Daily Archives: May 3, 2018

My Fingernail is About to Fall Off

Hey 3.5 readers.

This is some serious shit.

Two months ago, I slammed my left middle finger in a door because…well, I blame everyone but me, as I do with all of my problems.  Some say it’s a sign of low moral character to blame others for your own mistakes but if you ask me, the people who say that are to blame for everything.

But I digress.

For two months, I’ve been walking around with a left middle fingernail that was blacker than the darkest night on the wrong side of the moon.

I figured this problem would heal itself, like a bruise that eventually goes away.

But it was more than that, blood trapped under the fingernail, you see.

And so, last week I noticed the nail was beginning the bulge, like it was expanding a bit.

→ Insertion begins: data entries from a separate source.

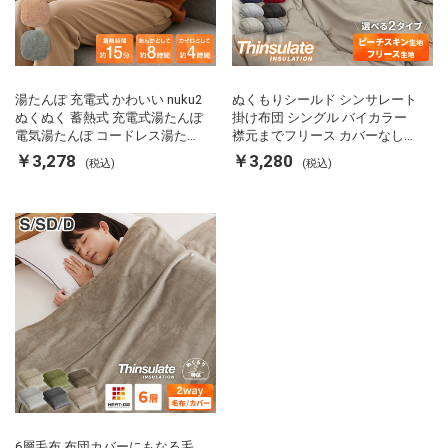
湯たんぽ 充電式 かわいい nuku2
ぬくもりシールド シンサレート
ぬくぬく 蓄熱式 充電式湯たんぽ
掛け布団 シングル バイカラー
電気湯たんぽ コードレス湯たん
襟元までフリース カバーなしで
ぽ エコ 節電 節約 省エネ 充電式
使える 軽い 丸洗い 断熱 保温 抗
￥3,278
￥3,280
(税込)
(税込)
エコ電気あんか EWT-2143 スリ
菌防臭 洗える 防ダニ 軽量 ホコ
ーアップ
リが出にくい 低ホル 暖かい 冬
用掛け布団 掛ふとん 暖かさ羽毛
の約2倍 thinsulate
6層毛布 布団カバーにもなる毛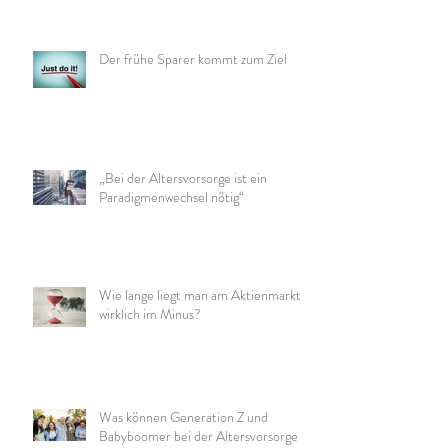
Der frühe Sparer kommt zum Ziel
„Bei der Altersvorsorge ist ein
Paradigmenwechsel nötig“
Wie lange liegt man am Aktienmarkt
wirklich im Minus?
Was können Generation Z und
Babyboomer bei der Altersvorsorge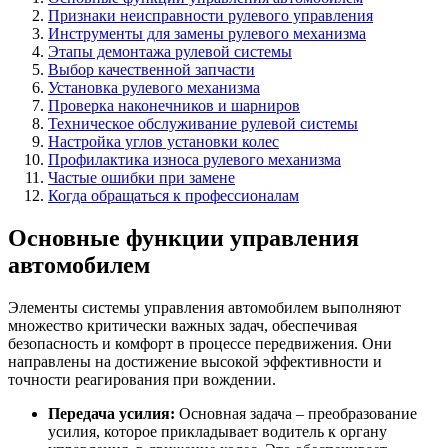
Признаки неисправности рулевого управления
Инструменты для замены рулевого механизма
Этапы демонтажа рулевой системы
Выбор качественной запчасти
Установка рулевого механизма
Проверка наконечников и шарниров
Техническое обслуживание рулевой системы
Настройка углов установки колес
Профилактика износа рулевого механизма
Частые ошибки при замене
Когда обращаться к профессионалам
Основные функции управления
автомобилем
Элементы системы управления автомобилем выполняют
множество критически важных задач, обеспечивая
безопасность и комфорт в процессе передвижения. Они
направлены на достижение высокой эффективности и
точности реагирования при вождении.
Передача усилия:
Основная задача – преобразование
усилия, которое прикладывает водитель к органу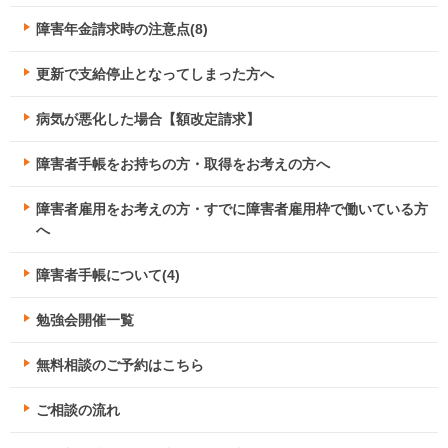
障害年金請求時の注意点(8)
更新で支給停止となってしまった方へ
病気が悪化した場合【額改定請求】
障害者手帳をお持ちの方・取得をお考えの方へ
障害者雇用をお考えの方・すでに障害者雇用枠で働いている方
へ
障害者手帳について(4)
勉強会開催一覧
無料相談のご予約はこちら
ご相談の流れ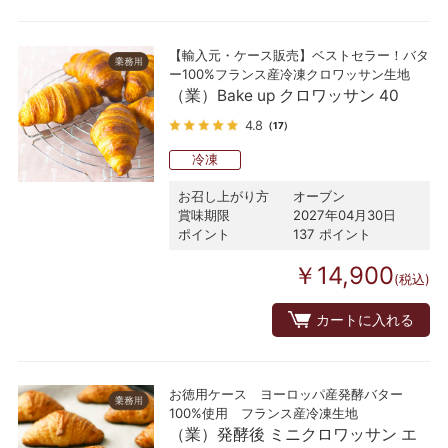
【輸入元・ケース販売】ベストセラー！バタ
ー100%フランス産冷凍クロワッサン生地
（業）Bake up クロワッサン 40
4.8
（17）
冷凍
お召し上がり方
オーブン
賞味期限
2027年04月30日
ポイント
137 ポイント
￥14,900
(税込)
カートに入れる
お徳用ケース ヨーロッパ産発酵バター
100%使用 フランス産冷凍生地
（業）発酵後 ミニクロワッサン エ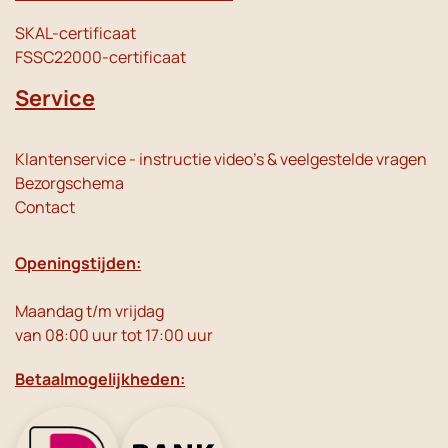
SKAL-certificaat
FSSC22000-certificaat
Service
Klantenservice - instructie video's & veelgestelde vragen
Bezorgschema
Contact
Openingstijden:
Maandag t/m vrijdag
van 08:00 uur tot 17:00 uur
Betaalmogelijkheden: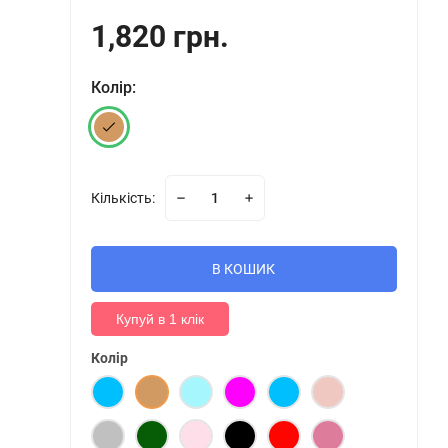
1,820 грн.
Колір:
Кількість:
В КОШИК
Купуй в 1 клік
Колір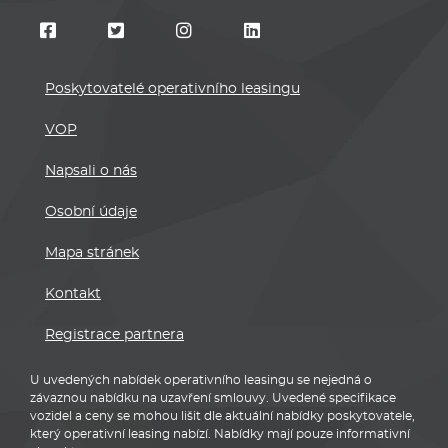
Poskytovatelé operativního leasingu
VOP
Napsali o nás
Osobní údaje
Mapa stránek
Kontakt
Registrace partnera
U uvedených nabídek operativního leasingu se nejedná o
závaznou nabídku na uzavření smlouvy. Uvedené specifikace
vozidel a ceny se mohou lišit dle aktuální nabídky poskytovatele,
který operativní leasing nabízí. Nabídky mají pouze informativní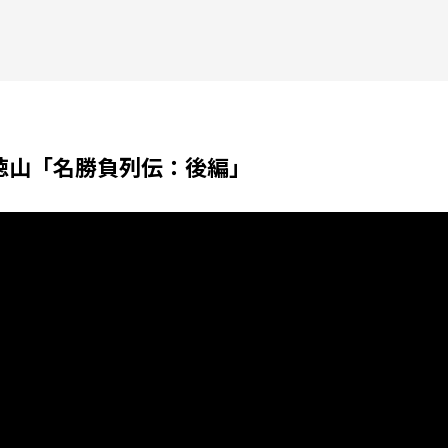
徳山「名勝負列伝：後編」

This week, I notice it’s getting a bit crusty, and there’s a hole between the nail and the part where the skin meets the nail at the bottom.

And some crusty blood has come out around the edges.

So, I broke down and saw a doctor, which I hate to do, because frankly, I believe all doctors are secretly trying to declare me dead over the slightest malady in order to harvest my organs.

“What?  This man has a black fingernail?  Knock him on the head with a mallet and donate his penis to science immediately!”

Damn penis scientists always trying to research my penis.

Anyway, the doctor said the nail is going to fall off.  She said a new nail would grow in.  I’m a little nervous about that, but I will take this doctor’s word and hope and pray for the best.

In the meantime, I’m concerned for the fate of this fine blog.  Soon, I will have to bandage the finger, keep it sanitary, soak it in anti-bacterial ointments and use it sparingly.  That could affect my tying, so I worry about the future of this fine blog and also, Toilet Gator, which I am in the last stages of completing the second draft.

Further, I worry about my ability to scratch my butt…by that, I mean, my butthole.  Oh my God.  It gets so itchy up there.  Like, unbelievably itchy.  And I have to go spelunking up there and well, I won’t be able to use my left hand and honestly, the right hand is probably out because what if I use my right hand and then I touch my left hand?

Ugh.  If any of you want to volunteer to be a butt scratched for say, the next 4 months until a new nail grows in, I’d appreciate it.  It’s the least you could do since I do so much to entertain you, but that’s OK, I understand if you don’t want to help, you lousy ingrates.

Please pray for me, pray that my new nail will be hearty, strong, and impressive to the ladies and that there are no complications that lead me to being a nail-less freak or that cause me to declared dead so that my penis can be experimented on by mad penis scientists.